• **WHAT YOU HAVE TO DO**
In the entries that follow, the lines from the one with "工艺师与设计师制作阶段沟通" through the one with "ұлттық ғылым мен өнерді қолдау, кітапхана мен" are the ones to write out, exactly and with both ends included. Nothing else should appear.
◇ ◇ ◇ ◇ ◇
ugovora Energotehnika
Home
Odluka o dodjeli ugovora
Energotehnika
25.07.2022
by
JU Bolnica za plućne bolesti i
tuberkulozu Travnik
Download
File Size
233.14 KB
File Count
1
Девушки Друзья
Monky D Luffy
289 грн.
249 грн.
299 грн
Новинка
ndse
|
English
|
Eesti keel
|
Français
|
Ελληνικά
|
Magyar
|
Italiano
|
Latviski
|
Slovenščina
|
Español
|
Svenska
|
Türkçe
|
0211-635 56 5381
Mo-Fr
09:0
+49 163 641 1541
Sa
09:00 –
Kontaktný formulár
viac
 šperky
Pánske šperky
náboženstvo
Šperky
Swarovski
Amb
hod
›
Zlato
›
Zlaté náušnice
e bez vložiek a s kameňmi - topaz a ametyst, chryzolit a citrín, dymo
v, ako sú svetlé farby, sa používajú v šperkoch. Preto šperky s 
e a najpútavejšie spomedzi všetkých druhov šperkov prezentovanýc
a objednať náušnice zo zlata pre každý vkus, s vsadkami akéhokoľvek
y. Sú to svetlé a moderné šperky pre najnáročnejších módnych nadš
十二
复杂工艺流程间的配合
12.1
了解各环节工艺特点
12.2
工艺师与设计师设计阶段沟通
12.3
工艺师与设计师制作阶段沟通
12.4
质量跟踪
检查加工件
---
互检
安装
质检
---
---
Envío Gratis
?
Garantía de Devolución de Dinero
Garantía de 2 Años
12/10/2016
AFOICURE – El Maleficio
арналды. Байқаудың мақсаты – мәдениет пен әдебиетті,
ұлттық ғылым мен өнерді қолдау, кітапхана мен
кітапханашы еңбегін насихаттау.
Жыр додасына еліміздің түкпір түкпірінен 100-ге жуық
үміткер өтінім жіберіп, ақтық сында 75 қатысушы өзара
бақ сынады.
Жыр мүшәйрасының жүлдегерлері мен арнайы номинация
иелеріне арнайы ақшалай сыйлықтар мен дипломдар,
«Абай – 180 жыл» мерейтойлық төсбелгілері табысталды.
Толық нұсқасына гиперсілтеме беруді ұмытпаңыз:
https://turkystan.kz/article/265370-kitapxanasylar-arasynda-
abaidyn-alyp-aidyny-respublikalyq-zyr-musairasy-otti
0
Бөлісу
◇ ◇ ◇ ◇ ◇
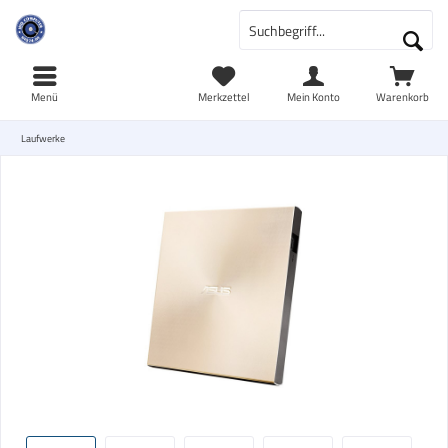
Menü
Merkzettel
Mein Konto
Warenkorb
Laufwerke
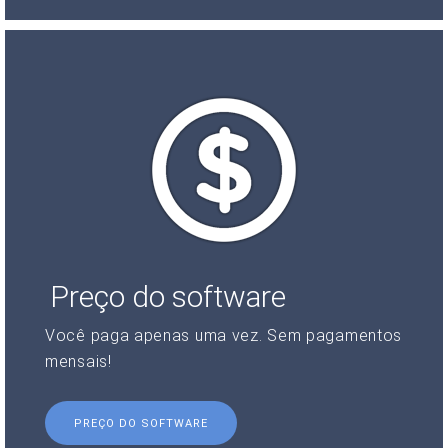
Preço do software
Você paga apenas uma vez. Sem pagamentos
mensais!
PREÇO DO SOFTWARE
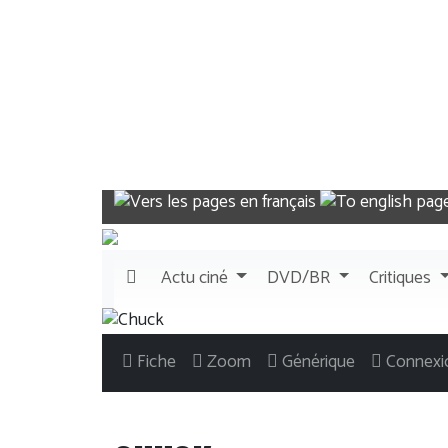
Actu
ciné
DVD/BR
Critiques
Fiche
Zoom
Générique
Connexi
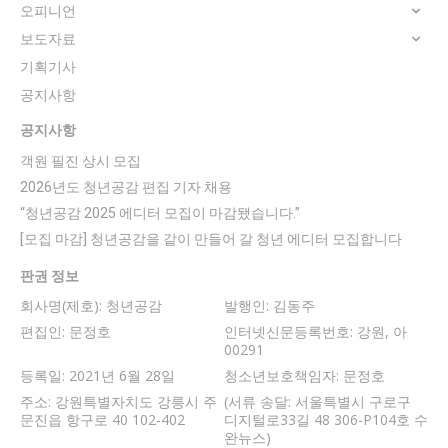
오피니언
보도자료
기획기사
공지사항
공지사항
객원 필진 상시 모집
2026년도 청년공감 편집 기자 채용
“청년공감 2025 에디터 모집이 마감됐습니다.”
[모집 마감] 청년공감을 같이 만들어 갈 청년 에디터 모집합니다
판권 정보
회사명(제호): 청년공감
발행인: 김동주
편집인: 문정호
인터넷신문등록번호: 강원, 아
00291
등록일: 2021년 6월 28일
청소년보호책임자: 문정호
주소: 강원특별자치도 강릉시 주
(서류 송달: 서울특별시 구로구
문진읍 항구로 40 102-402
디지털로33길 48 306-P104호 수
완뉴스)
◇ ◇ ◇ ◇ ◇
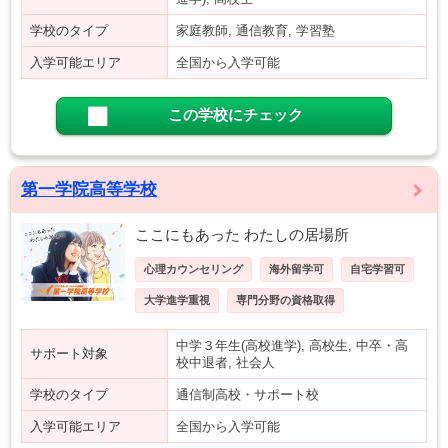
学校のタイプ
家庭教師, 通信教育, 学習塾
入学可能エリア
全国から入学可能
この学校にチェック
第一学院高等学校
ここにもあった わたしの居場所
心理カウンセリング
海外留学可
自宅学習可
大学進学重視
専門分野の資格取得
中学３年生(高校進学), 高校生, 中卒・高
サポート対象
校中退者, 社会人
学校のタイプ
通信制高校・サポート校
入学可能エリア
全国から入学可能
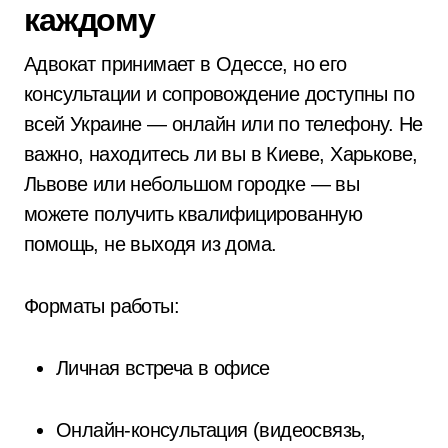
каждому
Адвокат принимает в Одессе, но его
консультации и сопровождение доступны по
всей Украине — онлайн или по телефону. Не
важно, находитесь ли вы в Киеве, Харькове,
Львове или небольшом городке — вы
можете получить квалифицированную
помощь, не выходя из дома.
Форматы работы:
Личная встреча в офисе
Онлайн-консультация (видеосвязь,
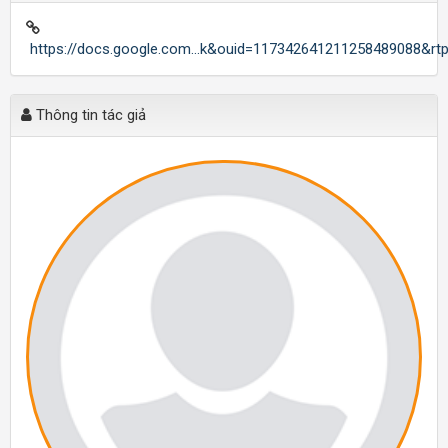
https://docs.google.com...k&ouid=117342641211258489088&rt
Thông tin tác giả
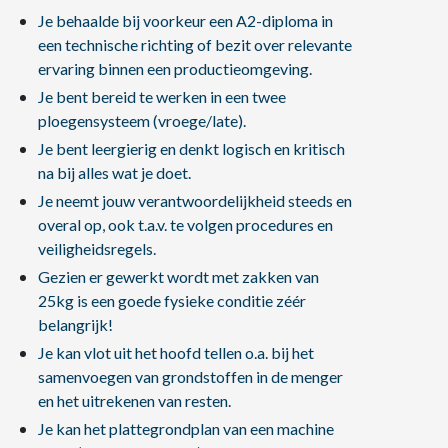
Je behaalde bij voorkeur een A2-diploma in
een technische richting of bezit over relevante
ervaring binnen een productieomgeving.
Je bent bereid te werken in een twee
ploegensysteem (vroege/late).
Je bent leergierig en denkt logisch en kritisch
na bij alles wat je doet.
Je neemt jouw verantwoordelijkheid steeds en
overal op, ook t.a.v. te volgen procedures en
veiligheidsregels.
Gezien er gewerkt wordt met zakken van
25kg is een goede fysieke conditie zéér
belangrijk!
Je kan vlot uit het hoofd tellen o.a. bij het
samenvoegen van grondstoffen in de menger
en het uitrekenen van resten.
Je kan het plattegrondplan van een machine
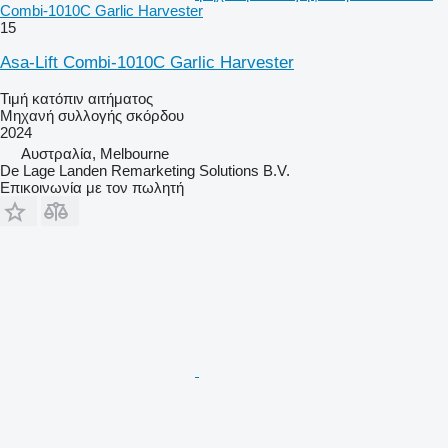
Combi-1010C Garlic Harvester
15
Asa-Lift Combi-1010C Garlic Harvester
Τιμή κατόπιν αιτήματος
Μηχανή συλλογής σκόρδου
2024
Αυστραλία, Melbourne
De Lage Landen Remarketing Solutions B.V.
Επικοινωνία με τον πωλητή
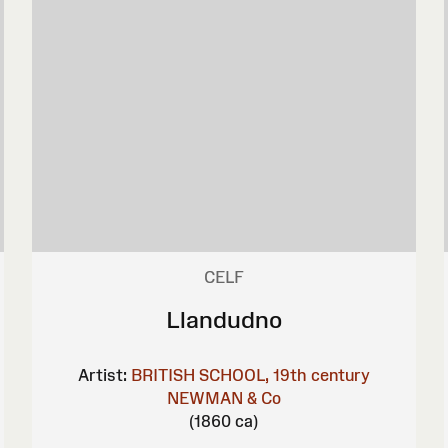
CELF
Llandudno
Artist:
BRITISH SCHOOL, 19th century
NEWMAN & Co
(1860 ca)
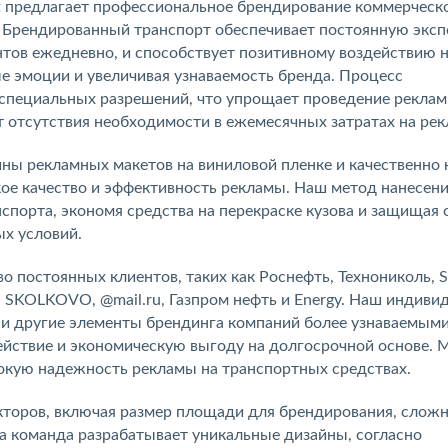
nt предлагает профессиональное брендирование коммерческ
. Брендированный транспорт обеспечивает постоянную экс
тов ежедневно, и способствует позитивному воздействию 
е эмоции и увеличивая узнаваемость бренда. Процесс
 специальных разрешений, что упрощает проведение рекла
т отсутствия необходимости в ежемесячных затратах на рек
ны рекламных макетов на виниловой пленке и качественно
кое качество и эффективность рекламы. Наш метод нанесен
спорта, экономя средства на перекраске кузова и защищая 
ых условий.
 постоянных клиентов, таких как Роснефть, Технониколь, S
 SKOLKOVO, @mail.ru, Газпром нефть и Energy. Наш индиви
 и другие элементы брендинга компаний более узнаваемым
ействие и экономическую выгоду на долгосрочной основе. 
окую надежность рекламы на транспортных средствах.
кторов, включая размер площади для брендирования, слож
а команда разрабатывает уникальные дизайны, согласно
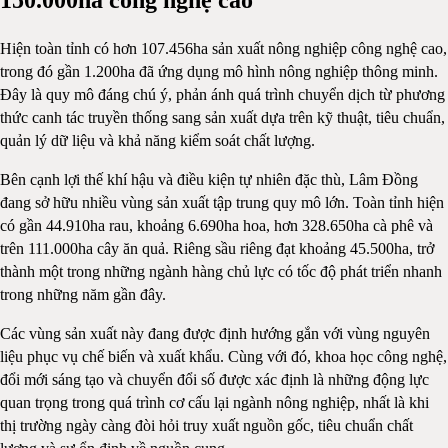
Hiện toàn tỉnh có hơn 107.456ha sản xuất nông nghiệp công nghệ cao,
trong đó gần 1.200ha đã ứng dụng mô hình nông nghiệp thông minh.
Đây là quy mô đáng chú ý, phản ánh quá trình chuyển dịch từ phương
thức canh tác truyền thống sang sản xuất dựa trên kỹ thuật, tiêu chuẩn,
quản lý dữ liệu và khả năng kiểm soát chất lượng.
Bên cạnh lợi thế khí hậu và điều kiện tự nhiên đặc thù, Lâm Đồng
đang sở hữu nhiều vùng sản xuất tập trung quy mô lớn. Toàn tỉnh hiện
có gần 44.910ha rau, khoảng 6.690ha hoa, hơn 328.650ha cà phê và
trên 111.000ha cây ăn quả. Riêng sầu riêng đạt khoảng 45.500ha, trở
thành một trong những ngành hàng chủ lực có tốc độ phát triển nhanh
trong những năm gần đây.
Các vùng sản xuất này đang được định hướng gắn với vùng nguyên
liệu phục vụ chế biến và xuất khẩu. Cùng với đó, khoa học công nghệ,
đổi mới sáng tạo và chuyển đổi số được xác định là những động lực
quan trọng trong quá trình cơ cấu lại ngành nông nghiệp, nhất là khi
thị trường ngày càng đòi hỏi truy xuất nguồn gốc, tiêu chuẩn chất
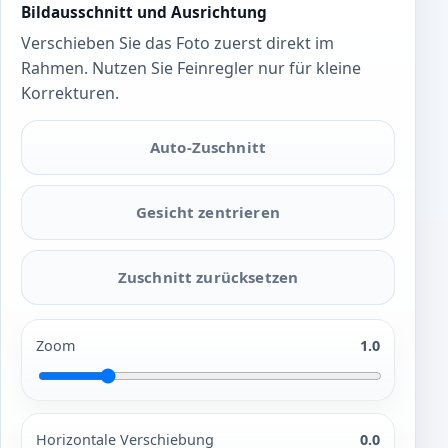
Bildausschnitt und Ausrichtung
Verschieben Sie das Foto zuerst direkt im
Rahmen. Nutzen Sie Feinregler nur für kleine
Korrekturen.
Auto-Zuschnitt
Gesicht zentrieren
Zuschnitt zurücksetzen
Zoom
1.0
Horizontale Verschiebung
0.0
◇ ◇ ◇ ◇ ◇
• **SOLVED PROBLEM**
工艺师与设计师制作阶段沟通
12.4
质量跟踪
检查加工件
---
互检
安装
质检
---
---
Envío Gratis
?
Garantía de Devolución de Dinero
Garantía de 2 Años
12/10/2016
AFOICURE – El Maleficio
арналды. Байқаудың мақсаты – мәдениет пен әдебиетті,
ұлттық ғылым мен өнерді қолдау, кітапхана мен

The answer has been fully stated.